Majority, if not all our streets, roads, and parks have been named after Americans, like Kennon Road, Gov. Pack Road, Leonard Wood Road, Session Road, that still persist today. Architect Daniel Burnham planned and designed the city’s development, including world-renowned Burnham Park.

Parenthically, we could add that Fr. Conrado Balweg could not imagine a Cordillera autonomous region without Baguio and Burnham Park.

To resume with Fangasan’s observation, we also owe the Americans education in our locality. Our elders became fluent in English although they did not attend formal school.

With the work of the American educators, Baguio City became known as Education Center of the North and that remains to this day. Students from nearby provinces and other regions come to Baguio to study because of the noted good quality and high standard of education being provided.

Malcolm Square remind us of Judge Malcolm: William Bell Smith started Camp John Hay with the Bell Amphitheater and so on.

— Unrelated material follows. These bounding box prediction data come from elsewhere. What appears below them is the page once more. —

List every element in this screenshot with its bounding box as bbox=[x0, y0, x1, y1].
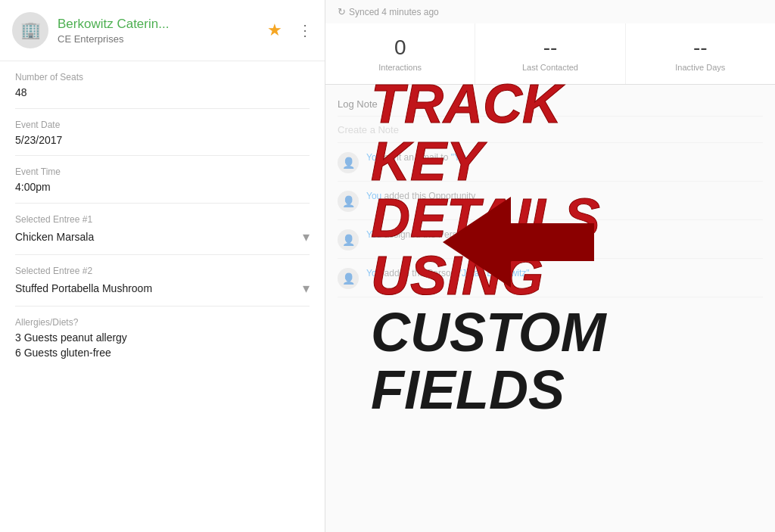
activity-text-2: You added this Opportunity bbox=[366, 189, 475, 203]
log-note-row: Log Note ▾ bbox=[338, 92, 763, 117]
field-event-time: Event Time 4:00pm bbox=[15, 156, 310, 204]
activity-link-you-4[interactable]: You bbox=[366, 268, 381, 278]
activity-desc-4: added the Person bbox=[384, 268, 459, 278]
avatar: 🏢 bbox=[12, 12, 48, 48]
activity-item-3: 👤 You assigned the Person "Jillian Berko… bbox=[338, 220, 763, 259]
field-label-allergies: Allergies/Diets? bbox=[15, 317, 310, 328]
stat-last-contacted-value: -- bbox=[543, 36, 558, 60]
activity-desc-3a: assigned the Person bbox=[384, 229, 470, 240]
entree1-dropdown-icon[interactable]: ▾ bbox=[303, 228, 310, 247]
activity-text-4: You added the Person "Jillian Berkowitz" bbox=[366, 266, 530, 280]
fields-container: Number of Seats 48 Event Date 5/23/2017 … bbox=[0, 61, 325, 532]
field-value-entree2[interactable]: Stuffed Portabella Mushroom ▾ bbox=[15, 279, 310, 298]
activity-person-icon-3: 👤 bbox=[342, 234, 355, 246]
stat-interactions-label: Interactions bbox=[378, 63, 422, 72]
field-number-of-seats: Number of Seats 48 bbox=[15, 61, 310, 109]
field-label-date: Event Date bbox=[15, 120, 310, 130]
activity-link-you-1[interactable]: You bbox=[366, 152, 381, 163]
contact-header: 🏢 Berkowitz Caterin... CE Enterprises ★ … bbox=[0, 0, 325, 61]
stat-inactive-days: -- Inactive Days bbox=[626, 23, 775, 84]
stat-last-contacted: -- Last Contacted bbox=[475, 23, 625, 84]
field-value-allergies[interactable]: 3 Guests peanut allergy 6 Guests gluten-… bbox=[15, 331, 310, 360]
overlay-custom: Custom bbox=[371, 304, 775, 362]
activity-avatar-4: 👤 bbox=[338, 268, 359, 289]
activity-desc-3b: to bbox=[543, 229, 553, 240]
activity-item-2: 👤 You added this Opportunity bbox=[338, 182, 763, 220]
activity-link-to-3[interactable]: You bbox=[553, 229, 568, 240]
main-layout: 🏢 Berkowitz Caterin... CE Enterprises ★ … bbox=[0, 0, 775, 532]
field-value-date[interactable]: 5/23/2017 bbox=[15, 133, 310, 148]
field-entree-1: Selected Entree #1 Chicken Marsala ▾ bbox=[15, 204, 310, 255]
right-panel: ↻ Synced 4 minutes ago 0 Interactions --… bbox=[325, 0, 775, 532]
field-value-seats[interactable]: 48 bbox=[15, 86, 310, 101]
activity-item-1: 👤 You sent an email to "You" bbox=[338, 143, 763, 182]
activity-link-you-2[interactable]: You bbox=[366, 191, 381, 201]
field-event-date: Event Date 5/23/2017 bbox=[15, 109, 310, 157]
activity-link-person-4[interactable]: "Jillian Berkowitz" bbox=[459, 268, 530, 278]
activity-avatar-1: 👤 bbox=[338, 152, 359, 173]
sync-icon: ↻ bbox=[338, 6, 346, 17]
contact-info: Berkowitz Caterin... CE Enterprises bbox=[58, 17, 258, 45]
activity-person-icon-1: 👤 bbox=[342, 157, 355, 169]
avatar-icon: 🏢 bbox=[20, 20, 41, 40]
field-label-seats: Number of Seats bbox=[15, 72, 310, 82]
star-icon[interactable]: ★ bbox=[267, 20, 282, 40]
add-note-field[interactable]: Create a Note bbox=[338, 117, 763, 143]
stat-interactions-value: 0 bbox=[394, 36, 406, 60]
sync-bar: ↻ Synced 4 minutes ago bbox=[325, 0, 775, 23]
field-label-entree2: Selected Entree #2 bbox=[15, 266, 310, 276]
activity-text-1: You sent an email to "You" bbox=[366, 151, 472, 164]
stat-inactive-days-label: Inactive Days bbox=[675, 63, 725, 72]
activity-person-icon-4: 👤 bbox=[342, 272, 355, 285]
activity-desc-2: added this Opportunity bbox=[384, 191, 476, 201]
more-menu-icon[interactable]: ⋮ bbox=[297, 21, 313, 39]
contact-name: Berkowitz Caterin... bbox=[58, 17, 258, 32]
left-panel: 🏢 Berkowitz Caterin... CE Enterprises ★ … bbox=[0, 0, 325, 532]
field-value-time[interactable]: 4:00pm bbox=[15, 180, 310, 195]
activity-section: Log Note ▾ Create a Note 👤 You sent an e… bbox=[325, 85, 775, 297]
sync-text: Synced 4 minutes ago bbox=[349, 7, 439, 17]
field-allergies: Allergies/Diets? 3 Guests peanut allergy… bbox=[15, 306, 310, 368]
field-value-entree1[interactable]: Chicken Marsala ▾ bbox=[15, 228, 310, 247]
field-label-time: Event Time bbox=[15, 166, 310, 177]
log-note-label[interactable]: Log Note bbox=[338, 98, 378, 110]
entree1-text: Chicken Marsala bbox=[15, 230, 94, 245]
stat-interactions: 0 Interactions bbox=[325, 23, 475, 84]
activity-person-icon-2: 👤 bbox=[342, 195, 355, 207]
overlay-fields: Fields bbox=[371, 362, 775, 419]
log-note-caret-icon: ▾ bbox=[384, 99, 388, 110]
activity-item-4: 👤 You added the Person "Jillian Berkowit… bbox=[338, 259, 763, 297]
activity-text-3: You assigned the Person "Jillian Berkowi… bbox=[366, 228, 568, 241]
stat-last-contacted-label: Last Contacted bbox=[522, 63, 578, 72]
stat-inactive-days-value: -- bbox=[693, 36, 708, 60]
activity-avatar-2: 👤 bbox=[338, 191, 359, 212]
activity-link-person-3[interactable]: "Jillian Berkowitz" bbox=[469, 229, 540, 240]
stats-row: 0 Interactions -- Last Contacted -- Inac… bbox=[325, 23, 775, 85]
entree2-dropdown-icon[interactable]: ▾ bbox=[303, 279, 310, 298]
activity-avatar-3: 👤 bbox=[338, 229, 359, 250]
activity-desc-1: sent an email to bbox=[384, 152, 451, 163]
field-entree-2: Selected Entree #2 Stuffed Portabella Mu… bbox=[15, 255, 310, 306]
activity-link-target-1[interactable]: "You" bbox=[451, 152, 473, 163]
field-label-entree1: Selected Entree #1 bbox=[15, 214, 310, 225]
activity-link-you-3[interactable]: You bbox=[366, 229, 381, 240]
contact-company: CE Enterprises bbox=[58, 33, 258, 45]
add-note-placeholder: Create a Note bbox=[338, 124, 399, 135]
entree2-text: Stuffed Portabella Mushroom bbox=[15, 282, 152, 297]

Pastor William Morgan told of the mutual developmental influence of the US and the Philippines on one another. He recounted that the US introduced freedom of religion that was not the case under ruler Spain; free education, was also not taken care of under the previous colonizer. The use of jeeps for transportation and of course, the republican form of government are a legacy they the American gave us.

Reversing the source of influence, speaker Morgan mentioned several items wherein the Philippines positively inputted into American life, economic and cultural. First of all, he brought out the Filipinos role in bringing to the US nurses and agricultural workers, like the apple pickers of California and the sugar and pineapple planters of Hawaii.

The audience clapped when he told them of the Filipino contribution on US American language, concluding with the surprising information that Tagalog is now the fifth language actually spoken in the U.S.A. at present because of the Filipinos there.

He mentioned others more but these are commonly known, such as technicians and sportsmen that included even in wrestling and NBA basketball.

I don’t remember him mentioning about military men but said freedom of religion has produced more churches and a bustling missionary zeal for the spread of Christ’s gospel.